→ Try it
Omit all images, then repeat exactly the lines below from the one containing "registri Mestského súdu Brati" through the one containing "20. JULI 2026", both ends included.

[[ Exercise inputs open ]]

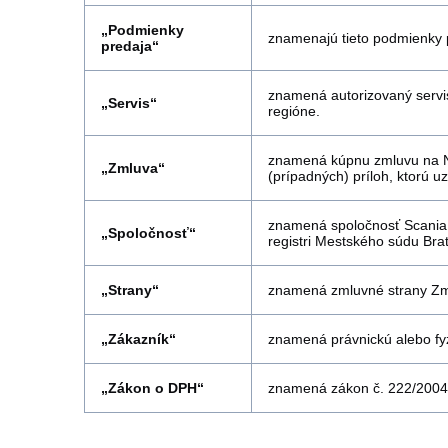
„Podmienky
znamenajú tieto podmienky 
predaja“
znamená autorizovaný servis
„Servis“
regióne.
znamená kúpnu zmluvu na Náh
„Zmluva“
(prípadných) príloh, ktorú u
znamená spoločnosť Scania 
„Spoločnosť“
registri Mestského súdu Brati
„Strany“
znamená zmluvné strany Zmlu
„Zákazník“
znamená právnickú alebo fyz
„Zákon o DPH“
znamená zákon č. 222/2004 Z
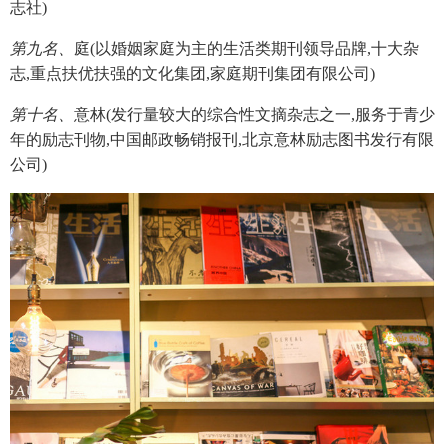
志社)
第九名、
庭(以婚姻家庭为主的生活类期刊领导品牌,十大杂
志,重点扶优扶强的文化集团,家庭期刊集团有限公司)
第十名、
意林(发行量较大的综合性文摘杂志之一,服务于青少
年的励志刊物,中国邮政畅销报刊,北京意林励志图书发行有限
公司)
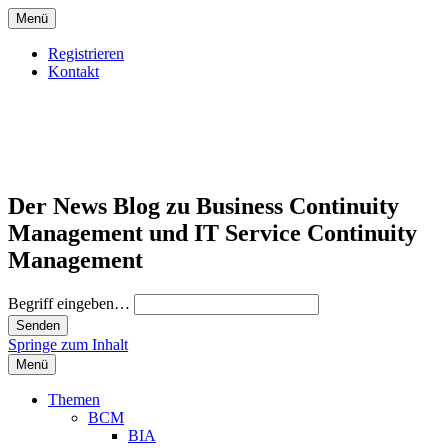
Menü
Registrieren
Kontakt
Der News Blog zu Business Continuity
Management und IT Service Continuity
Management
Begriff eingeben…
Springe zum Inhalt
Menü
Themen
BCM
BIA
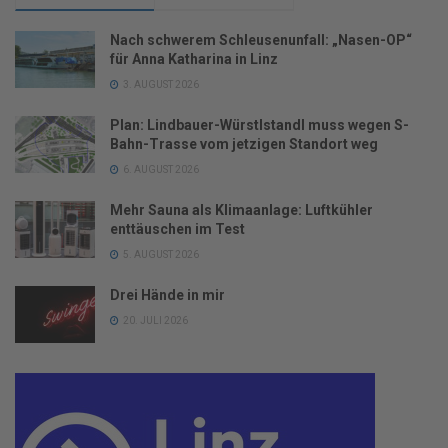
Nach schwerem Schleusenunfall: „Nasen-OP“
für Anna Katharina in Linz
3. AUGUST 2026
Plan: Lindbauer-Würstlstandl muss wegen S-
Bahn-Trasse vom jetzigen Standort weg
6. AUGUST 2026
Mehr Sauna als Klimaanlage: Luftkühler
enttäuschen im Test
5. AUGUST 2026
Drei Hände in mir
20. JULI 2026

[[ Exercise inputs closed ]]
[[ Exercise inputs open ]]

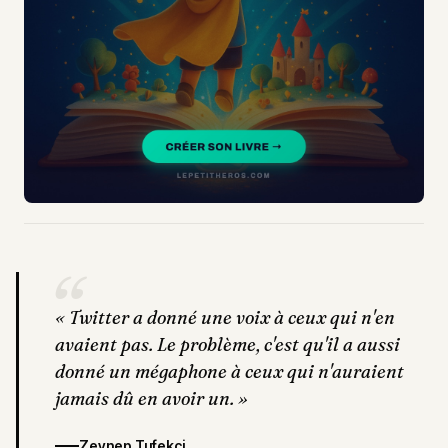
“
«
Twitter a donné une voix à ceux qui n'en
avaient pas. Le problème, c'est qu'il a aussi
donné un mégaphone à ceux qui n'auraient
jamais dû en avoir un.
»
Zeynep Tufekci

[[ Exercise inputs closed ]]

→ Response area
registri Mestského súdu Brati
„Strany“
znamená zmluvné strany Zmlu
„Zákazník“
znamená právnickú alebo fyz
„Zákon o DPH“
znamená zákon č. 222/2004 Z
志社)
第九名、
庭(以婚姻家庭为主的生活类期刊领导品牌,十大杂
志,重点扶优扶强的文化集团,家庭期刊集团有限公司)
第十名、
意林(发行量较大的综合性文摘杂志之一,服务于青少
年的励志刊物,中国邮政畅销报刊,北京意林励志图书发行有限
公司)
Menü
Registrieren
Kontakt
Der News Blog zu Business Continuity
Management und IT Service Continuity
Management
Begriff eingeben…
Springe zum Inhalt
Menü
Themen
BCM
BIA
Nach schwerem Schleusenunfall: „Nasen-OP“
für Anna Katharina in Linz
3. AUGUST 2026
Plan: Lindbauer-Würstlstandl muss wegen S-
Bahn-Trasse vom jetzigen Standort weg
6. AUGUST 2026
Mehr Sauna als Klimaanlage: Luftkühler
enttäuschen im Test
5. AUGUST 2026
Drei Hände in mir
20. JULI 2026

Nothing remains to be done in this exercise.